Berlin Piano Quartet (Foto: Julian Lübbert)

Kammermusik

Kammermusik mit dem Berlin Piano Quartet

Das Klavierquartett ist eine ganz besondere musikalische Gattung: kammermusikalisch und symphonisch zugleich. Das aus philharmonischen Streichern und der Pianistin Kim Barbier bestehende Berlin Piano Quartet hat es sich zur Aufgabe gemacht, das eher selten aufgeführte Repertoire dieses Genres auf das Konzertpodium zu bringen. An diesem Abend stellt das Ensemble die Klavierquartette dreier Komponisten vor, die vor allem als Symphoniker bekannt sind: Gustav Mahler, Robert Schumann und Johannes Brahms.

Berlin Piano Quartet

Gustav Mahler

Quartettsatz für Violine, Viola, Violoncello und Klavier

Robert Schumann

Klavierquartett Es-Dur op. 47

Johannes Brahms

Klavierquartett Nr. 3 c-Moll op. 60

Termine und Karten

Verkaufshinweise

So, 17. Dez 2017, 20:00 Uhr

Kammermusiksaal | Einführung: 19:00 Uhr

Aboserie T

Programm

»Ich empfinde das Genre des Klavierquartetts als etwas ganz Besonderes – wegen seiner eigenen Klangfarbe«, meint der Bratscher Micha Afkham, der gemeinsam mit seinen philharmonischen Kollegen, dem Geiger Christophe Horak und dem Ersten Solo-Cellisten Bruno Delepelaire, sowie der Pianistin Kim Barbier das Berlin Piano Quartet gegründet hat. »Durch das Klavier müssen wir uns als Streicher ganz anders in den Gesamtklang einfügen. Das ist für mich eine neue Herausforderung!« Das Zusammenwirken von Tasteninstrument und Streichern eröffnet den Interpreten ungeahnte klangliche Möglichkeiten: Sie können intim wie ein Streichquartett, virtuos wie ein Klaviertrio und symphonisch wie ein kleines Orchester musizieren. Eine reizvolle Besetzung, von der sich seit der Wiener Klassik nahezu alle großen Komponisten inspirieren ließen.

Die vier Musiker haben einen Komponisten an den Beginn ihres Programms gestellt, den man nur als Symphoniker kennt und eigentlich nicht mit Kammermusik in Verbindung bringen würde: Gustav Mahler.
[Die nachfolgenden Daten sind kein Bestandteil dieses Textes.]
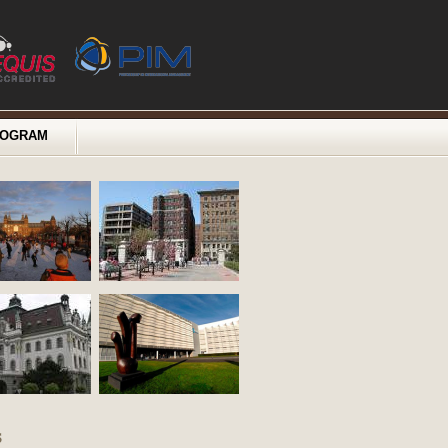
ROGRAM
s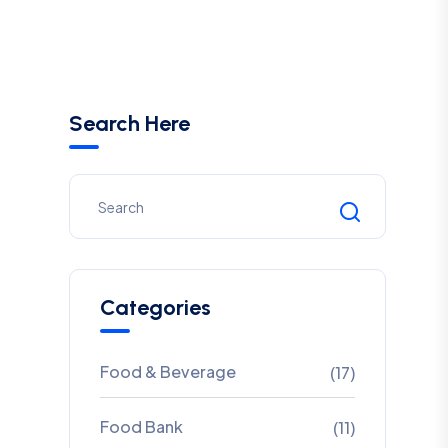
Search Here
Categories
Food & Beverage
(17)
Food Bank
(11)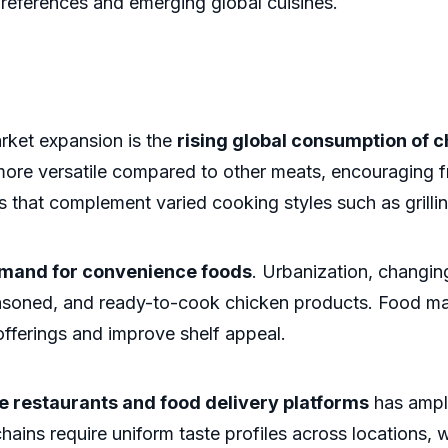
e preferences and emerging global cuisines.
arket expansion is the
rising global consumption of c
 more versatile compared to other meats, encouraging f
 that complement varied cooking styles such as grillin
mand for convenience foods
. Urbanization, changin
easoned, and ready-to-cook chicken products. Food man
 offerings and improve shelf appeal.
e restaurants and food delivery platforms
has ampli
hains require uniform taste profiles across locations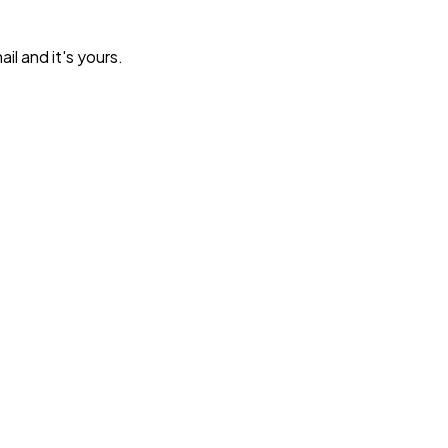
l and it's yours.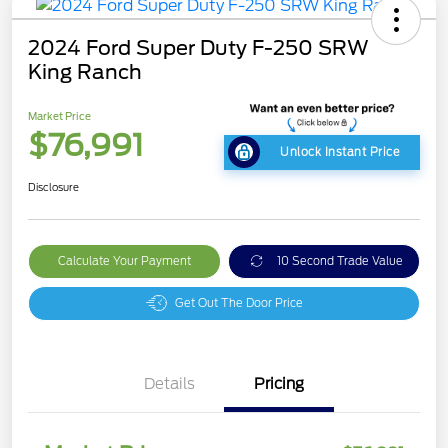
2024 Ford Super Duty F-250 SRW
King Ranch
Market Price
$76,991
Unlock Instant Price
Disclosure
Calculate Your Payment
10 Second Trade Value
Get Out The Door Price
Details
Pricing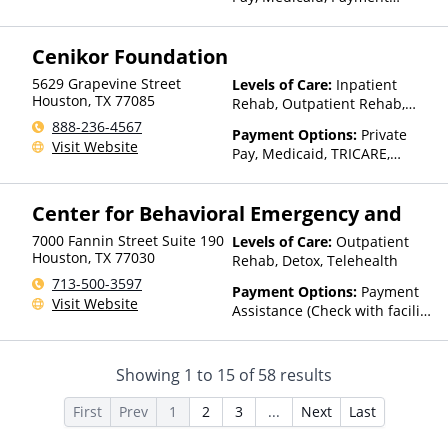
Assistance (Check with facility
for details), Sliding Fee Scale
Cenikor Foundation
(Fee is based on income and
other factors)
5629 Grapevine Street
Levels of Care:
Inpatient
Houston
,
TX
77085
Rehab, Outpatient Rehab,
Residential
888-236-4567
Payment Options:
Private
Visit Website
Pay, Medicaid, TRICARE,
IHS/Tribal/Urban (ITU) funds,
Private Health Insurance,
Center for Behavioral Emergency and
Payment Assistance (Check
with facility for details),
7000 Fannin Street Suite 190
Levels of Care:
Outpatient
Sliding Fee Scale (Fee is
Houston
,
TX
77030
Rehab, Detox, Telehealth
based on income and other
713-500-3597
factors), State-Financed
Payment Options:
Payment
Visit Website
Health Insurance Plan Other
Assistance (Check with facility
Than Medicaid
for details)
Showing
1
to
15
of
58
results
First
Prev
1
2
3
...
Next
Last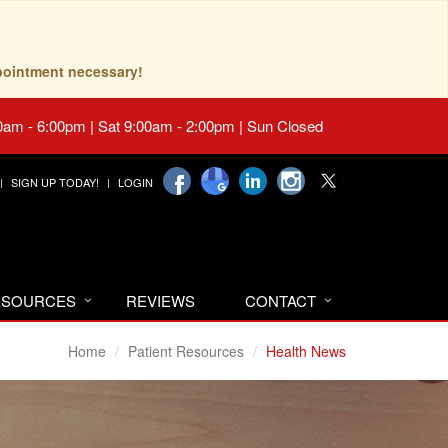
pointment necessary!
0am - 6:00pm | Sat 9:00am - 2:00pm | Sun Closed
SIGN UP TODAY!
LOGIN
RESOURCES
REVIEWS
CONTACT
Home
Patient Resources
Health News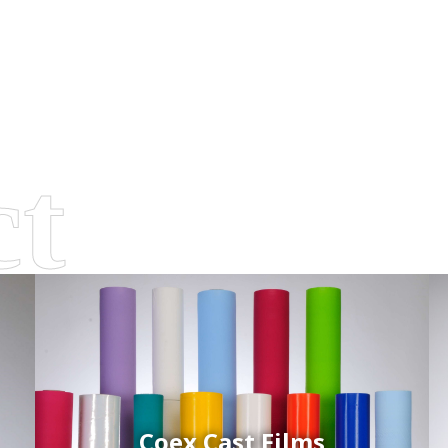
Coex Cast Films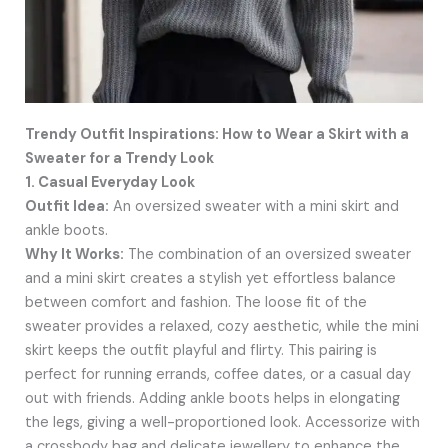
Trendy Outfit Inspirations: How to Wear a Skirt with a
Sweater for a Trendy Look
1. Casual Everyday Look
Outfit Idea:
An oversized sweater with a mini skirt and
ankle boots.
Why It Works:
The combination of an oversized sweater
and a mini skirt creates a stylish yet effortless balance
between comfort and fashion. The loose fit of the
sweater provides a relaxed, cozy aesthetic, while the mini
skirt keeps the outfit playful and flirty. This pairing is
perfect for running errands, coffee dates, or a casual day
out with friends. Adding ankle boots helps in elongating
the legs, giving a well-proportioned look. Accessorize with
a crossbody bag and delicate jewellery to enhance the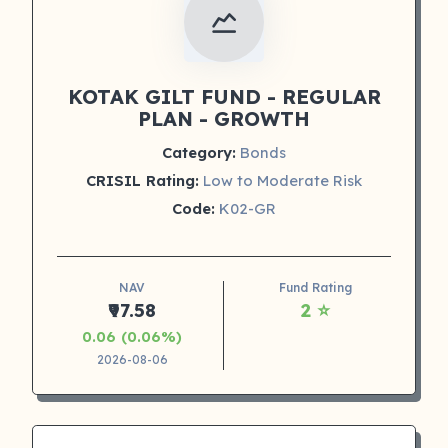
KOTAK GILT FUND - REGULAR
PLAN - GROWTH
Category:
Bonds
CRISIL Rating:
Low to Moderate Risk
Code:
K02-GR
NAV
Fund Rating
₹97.58
2 ⭐
0.06 (0.06%)
2026-08-06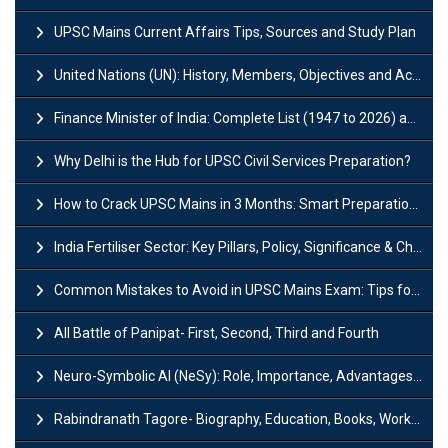
UPSC Mains Current Affairs Tips, Sources and Study Plan
United Nations (UN): History, Members, Objectives and Achievements
Finance Minister of India: Complete List (1947 to 2026) and Tenure
Why Delhi is the Hub for UPSC Civil Services Preparation?
How to Crack UPSC Mains in 3 Months: Smart Preparation Strategy
India Fertiliser Sector: Key Pillars, Policy, Significance & Challenges
Common Mistakes to Avoid in UPSC Mains Exam: Tips for Higher Scores
All Battle of Panipat- First, Second, Third and Fourth
Neuro-Symbolic AI (NeSy): Role, Importance, Advantages and Challenges
Rabindranath Tagore- Biography, Education, Books, Works and Awards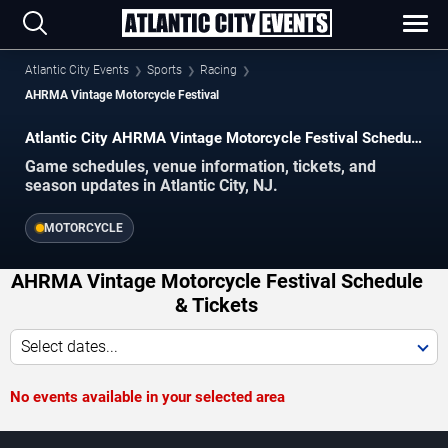
Atlantic City Events
Sports
Racing
AHRMA Vintage Motorcycle Festival
Atlantic City AHRMA Vintage Motorcycle Festival Schedule
2026–2027
Game schedules, venue information, tickets, and
season updates in Atlantic City, NJ.
MOTORCYCLE
AHRMA Vintage Motorcycle Festival Schedule
& Tickets
Select dates...
No events available in your selected area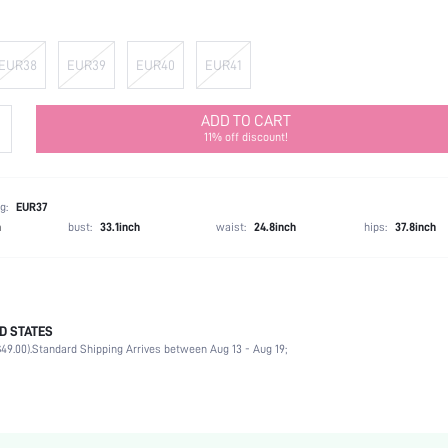
EUR38
EUR39
EUR40
EUR41
ADD TO CART
11% off discount!
g:
EUR37
h
bust:
33.1inch
waist:
24.8inch
hips:
37.8inch
D STATES
Slingbacks
49.00).
Standard Shipping Arrives between Aug 13 - Aug 19;
Office
Black
PU Leather
Chunky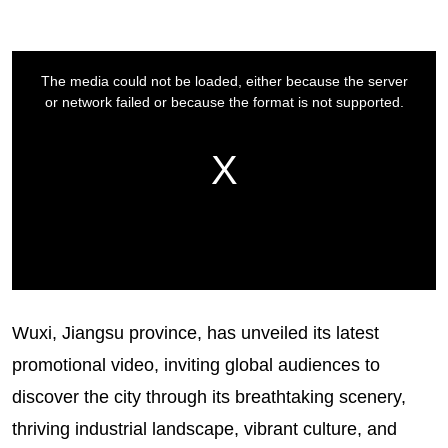
Wuxi, Jiangsu province, has unveiled its latest
promotional video, inviting global audiences to
discover the city through its breathtaking scenery,
thriving industrial landscape, vibrant culture, and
Sein Klavierquartett a-Moll, von dem heute nur noch der erste Satz erhalten ist, entstand während seiner Studienzeit am Wiener Konservatorium. Ein Jugendwerk also, das noch nichts von den verzweiflungsvollen Abgründen ahnen lässt, die später so charakteristisch für die Klangsprache Mahlers werden, sondern – ganz in der romantischen Tradition stehend – einen melancholisch-sehnsuchtsvollen Ton anschlägt.

Das Klavierquartett Es-Dur, das Robert Schumann in seinem »Kammermusikjahr« 1842 komponiert hat, ist dagegen ein Referenzwerk der Gattung – wegen der subtilen thematischen Gestaltung, die sämtliche vier Sätze miteinander verbindet, und der ausgewogenen Behandlung der Stimmen, die sich als gleichberechtigte Partner einander gegenüberstehen. In direkter Verbindung zu Robert Schumann steht das Klavierquartett c-Moll von Johannes Brahms. Der Komponist brachte in ihm seine tiefe Verzweiflung über seine unerfüllte Liebe zu Schumanns Ehefrau Clara zum Ausdruck. Sich als ausgeschlossener Dritter in einem Dreiecksverhältnis empfindend, spricht er von einer »Werther-Stimmung«, die er in das gesamte Klavierquartett hineingelegt hat.